The Goddess is prominently present in South Asian traditions both as an autonomous supreme deity and as different goddesses of every appearance and temperament considered her emanations. The project will assess how a single theological idea the ‘Goddess’ arose from the veneration of various goddesses from indigenous locales and traditions to become a major force in the South Asian religious experience. Central to this new vision of a ‘Goddess’ is her ferocity, which co-exists with her maternal benevolence and registers her autonomy. The project shall be the first to combine three different approaches to study this complex issue that finds historical expression in text and practice.
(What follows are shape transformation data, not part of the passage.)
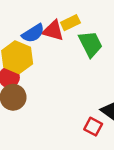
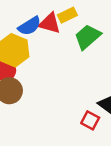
green trapezoid: (90, 44) -> (88, 37), turned -104

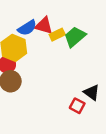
yellow rectangle: (67, 15) -> (57, 35), moved

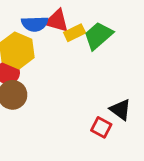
blue semicircle: (27, 28) -> (35, 24), turned 30

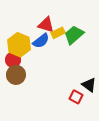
blue semicircle: (35, 24) -> (41, 41), moved, turned -36

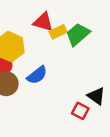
blue semicircle: (41, 41) -> (37, 75), moved

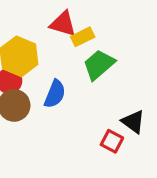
green trapezoid: (78, 34) -> (99, 65), moved
blue semicircle: (37, 75) -> (55, 94), turned -30

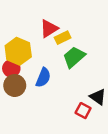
red triangle: (63, 24) -> (49, 28), turned -48

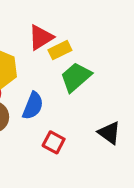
red square: (83, 111) -> (54, 142), moved

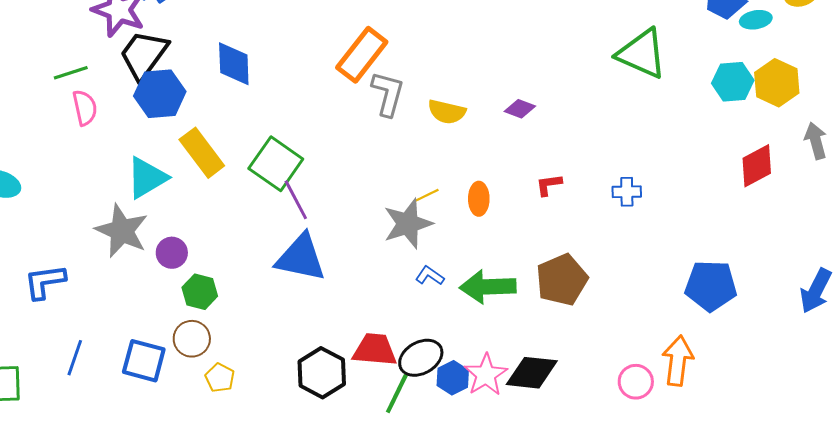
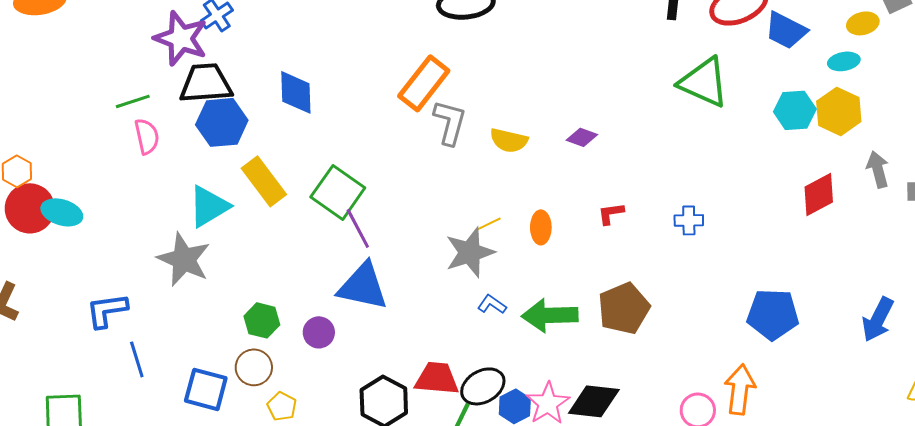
cyan ellipse: (756, 20) -> (844, 61), moved
black trapezoid: (144, 55) -> (206, 83), turned 50
purple circle: (172, 253) -> (319, 332), moved
blue line: (75, 358) -> (137, 359), moved, turned -36

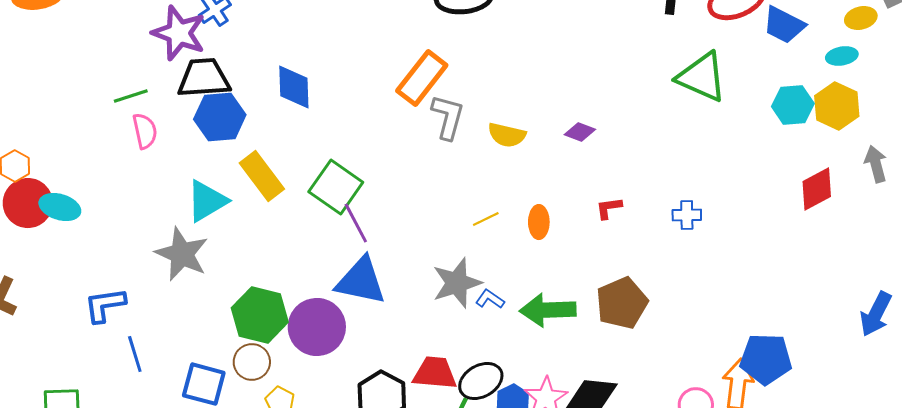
gray star: (470, 252) -> (457, 283), moved
blue pentagon: (773, 314) -> (766, 359), moved
green hexagon: (262, 320) -> (260, 315), size x1.6
purple circle: (319, 332) -> (317, 327), size x1.8

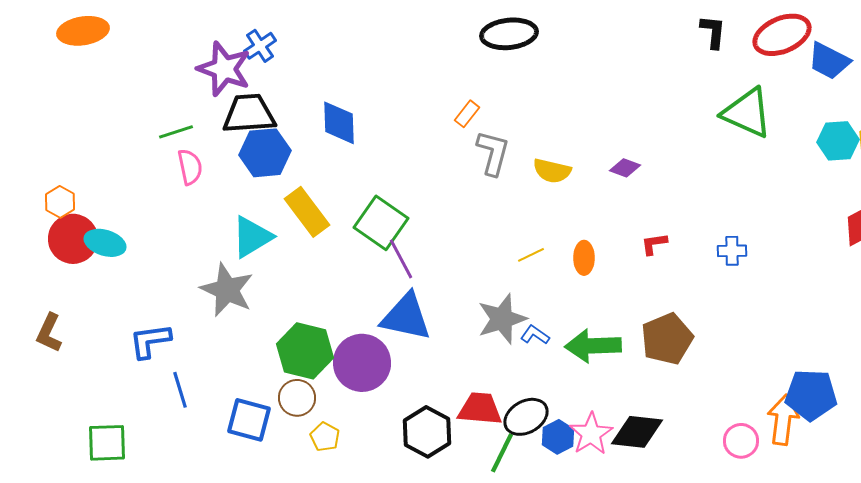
orange rectangle: (422, 78) -> (467, 114), size x0.5

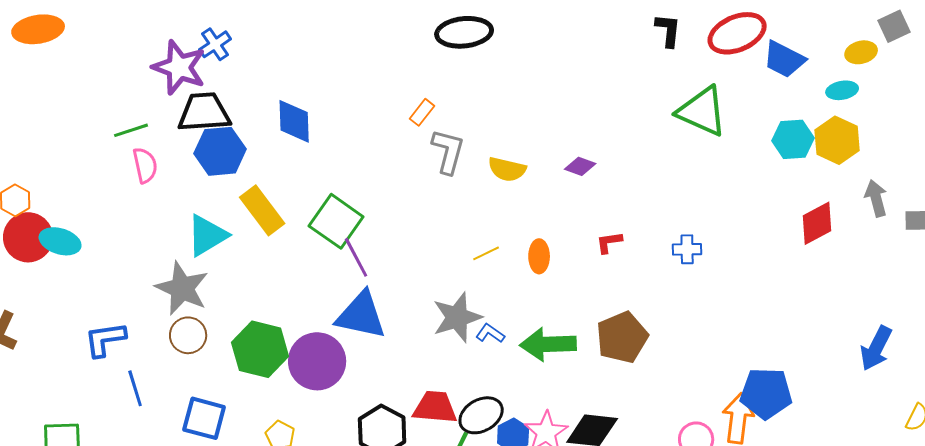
brown circle: (297, 398) -> (188, 335), moved

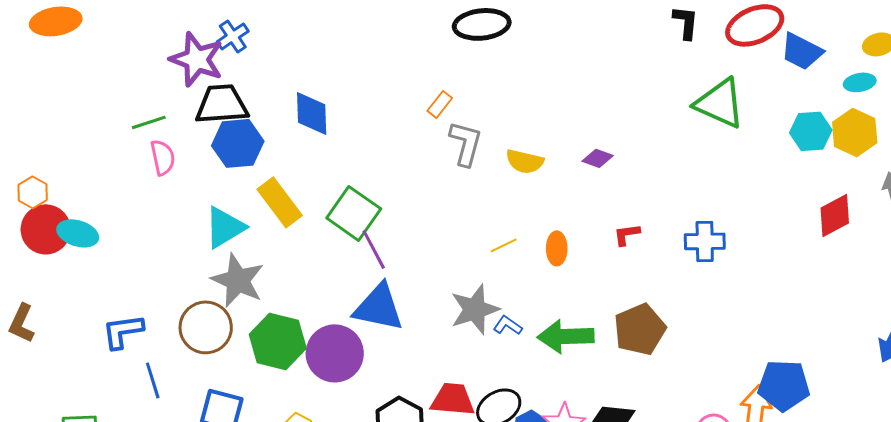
blue cross: (687, 249) -> (705, 241), size x1.4
gray star: (182, 288) -> (238, 280), moved
brown circle: (188, 335) -> (206, 327), size x1.4

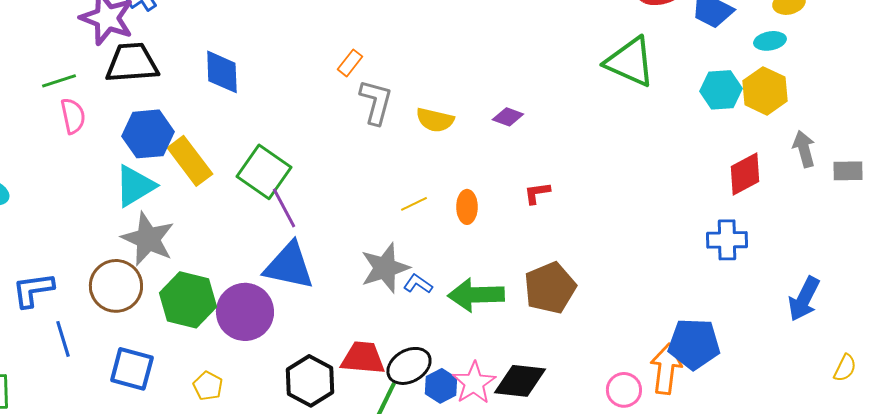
blue hexagon: (238, 143) -> (148, 134), moved
blue cross: (705, 241) -> (727, 240), moved

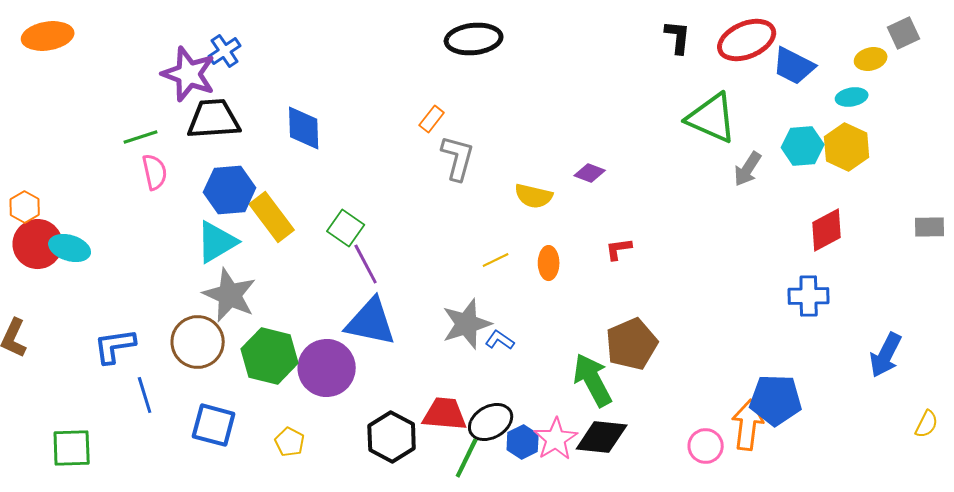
yellow semicircle: (435, 120) -> (534, 196), moved
gray arrow: (804, 149) -> (748, 169), moved, turned -132
green square: (264, 172) -> (346, 228), size x0.7
green arrow: (476, 295) -> (593, 380), moved, turned 64

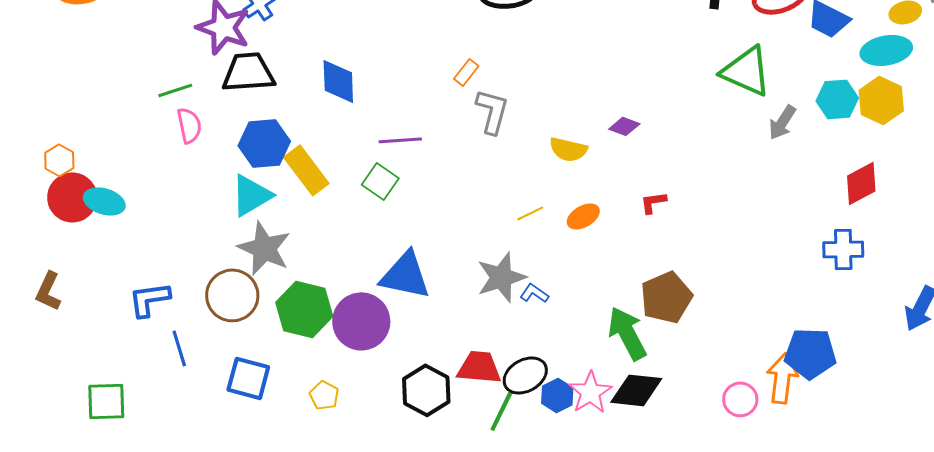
cyan ellipse: (852, 97) -> (886, 50), size x1.6
orange ellipse: (549, 263) -> (583, 216), turned 60
purple line: (366, 264) -> (400, 140), moved, turned -66

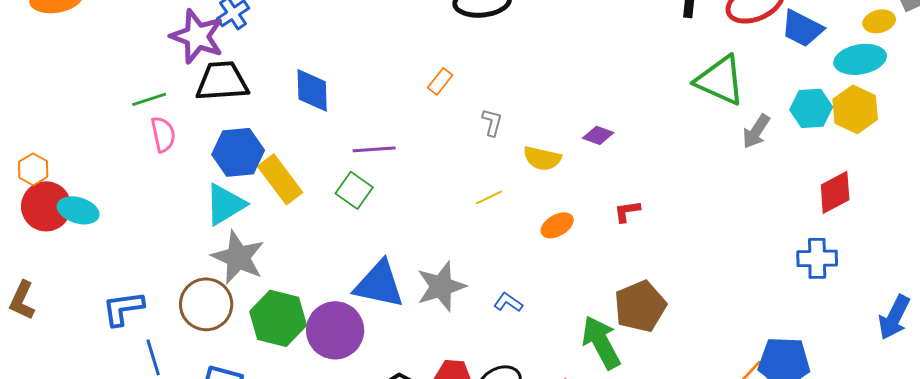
gray L-shape: (492, 111) -> (492, 122), moved, size x0.6
yellow line: (530, 213) -> (489, 197), moved
gray star: (501, 277) -> (441, 286), moved

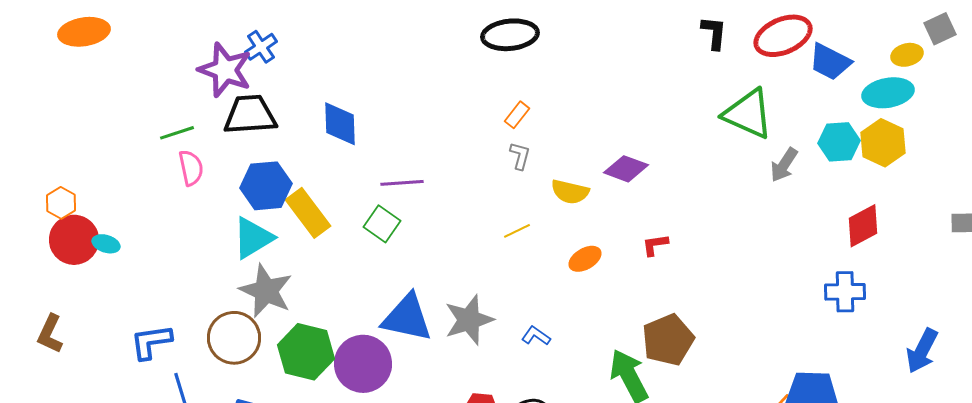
orange rectangle: (440, 81) -> (517, 115), moved
purple diamond: (598, 135) -> (626, 169), size x1.4
cyan ellipse: (78, 210) -> (106, 244), size x0.7

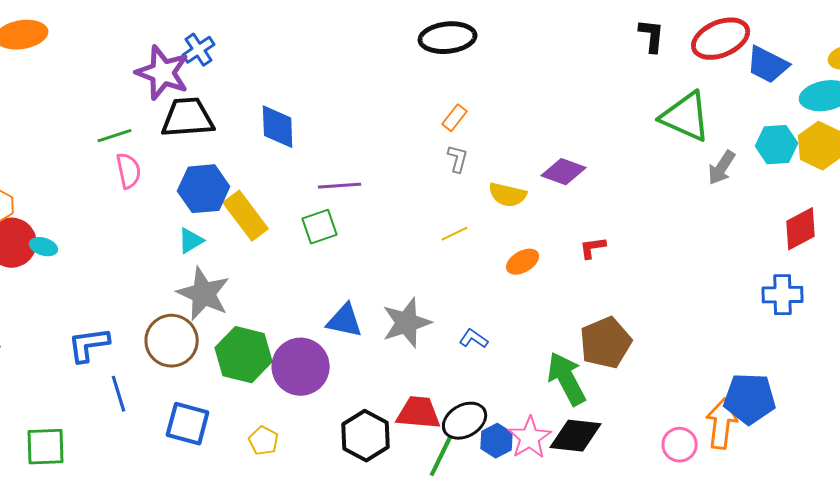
green square: (382, 224) -> (320, 227), turned 36
cyan triangle: (253, 238) -> (191, 241), size x0.6
blue triangle: (407, 318) -> (345, 321), size x0.7

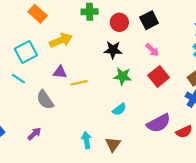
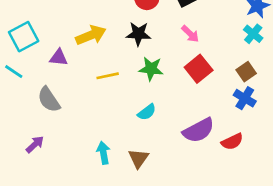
yellow arrow: (61, 40) -> (91, 35), moved
purple triangle: (60, 72) -> (59, 58), moved
yellow line: (79, 83) -> (108, 76), moved

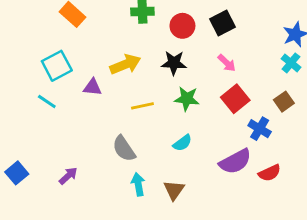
blue cross: (245, 98) -> (260, 129), moved
gray semicircle: (49, 100) -> (124, 149), moved

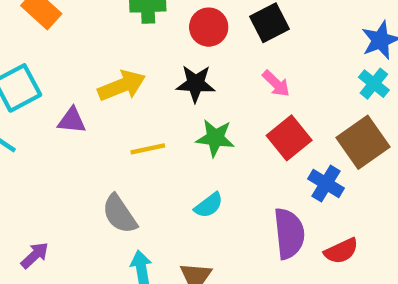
brown square: (284, 102) -> (363, 142), size x1.6
purple semicircle: (235, 161) -> (289, 234), turned -68

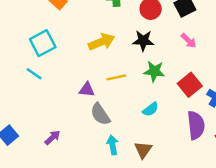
purple triangle: (72, 121) -> (87, 90), moved
red square: (289, 138) -> (190, 85), moved

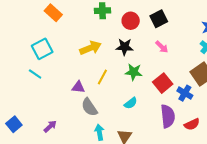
yellow line: (116, 77) -> (102, 77), turned -49

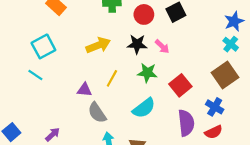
pink arrow: (162, 47) -> (162, 46), moved
blue cross: (185, 93) -> (215, 107), moved
cyan semicircle: (131, 103) -> (144, 108), size x1.5

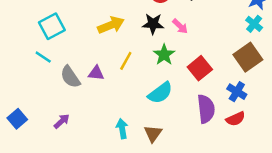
green star: (147, 73) -> (164, 55), turned 30
gray semicircle: (97, 113) -> (70, 77), moved

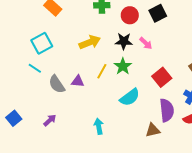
green star: (164, 55) -> (123, 66), moved
brown triangle: (153, 134) -> (153, 130), moved, turned 42

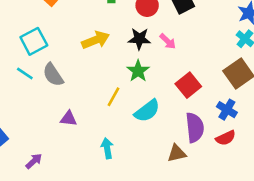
yellow line: (102, 71) -> (114, 97), moved
purple triangle: (78, 81) -> (69, 119), moved
gray semicircle: (57, 84) -> (53, 75), moved
purple arrow: (50, 120) -> (34, 161), moved

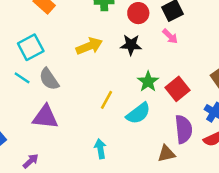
pink arrow: (168, 41) -> (170, 36), moved
green star: (138, 71) -> (148, 82), moved
purple triangle: (69, 119) -> (45, 117), moved, size x1.6

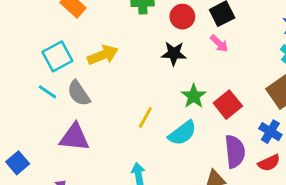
yellow arrow: (89, 46) -> (103, 55), moved

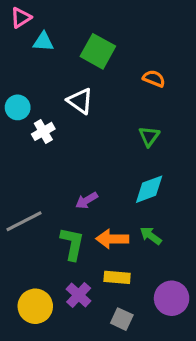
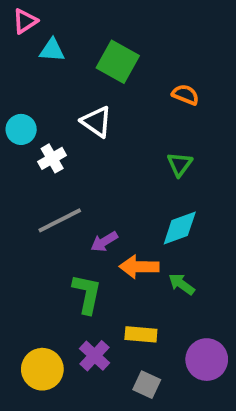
gray line: (24, 221) -> (60, 220), moved
orange arrow: (112, 239) -> (139, 267), moved

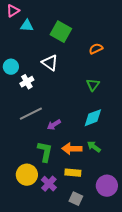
orange semicircle: (185, 95) -> (96, 49), turned -48
orange arrow: (139, 267) -> (72, 149), moved
yellow circle: (42, 369) -> (27, 175), moved

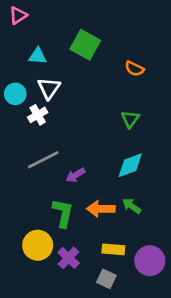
cyan triangle: (27, 26) -> (38, 56), moved
orange semicircle: (96, 49) -> (134, 69), turned -128
white triangle: (50, 63) -> (49, 88), moved, turned 30
yellow rectangle: (73, 173) -> (113, 249), moved

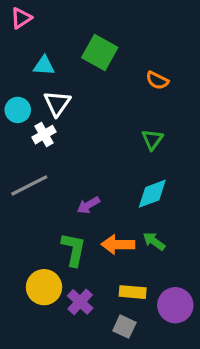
gray line: (43, 160) -> (29, 185), moved

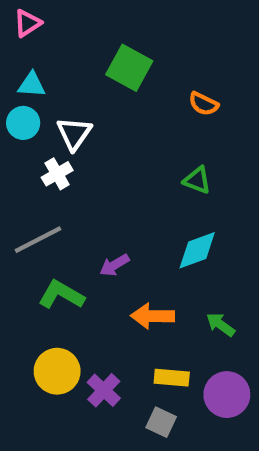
cyan triangle: (44, 66) -> (32, 85), moved
cyan circle: (18, 110) -> (23, 123), moved
green triangle: (152, 139) -> (197, 180), turned -45
green arrow: (154, 241) -> (220, 325), moved
green L-shape: (74, 249) -> (61, 295), moved, turned -72

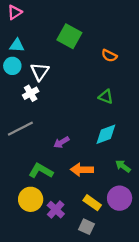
green L-shape: (61, 295) -> (41, 171), moved
green arrow: (220, 325) -> (123, 166), moved
yellow rectangle: (172, 378) -> (92, 203), turned 30
purple circle: (227, 395) -> (120, 198), moved

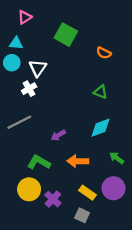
pink triangle: (15, 12) -> (25, 17), moved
It will include: (i) a close assessment of the Devīpurāṇa (The Lore of the Goddess) a profoundly influential scriptural work in Sanskrit from c. the 9th century CE marking the apogee of the rise of a Goddess; (ii) a close assessment of related liturgical materials reflecting how the traditions of the Goddess influenced the form of worship in the medieval period; and (iii) a close assessment of current rituals of the Goddess, linked to the tradition of the Devīpurāṇa, which still thrive in north Bengal and Nepal

Key findings

The specific outputs of the project will be a critical edition of the ‘Devīpurāṇa’, a conference on the social and historical context of this work and its liturgical materials, and an edited volume of articles resulting from the conference.The wider intellectual outcome of the project within five years will be a more nuanced, historical understanding of the salience of the Goddess in South Asian cultural history and current practice.The critical edition and its accompanying historical and ethnographic studies would be the first concrete contributions to this wider understanding.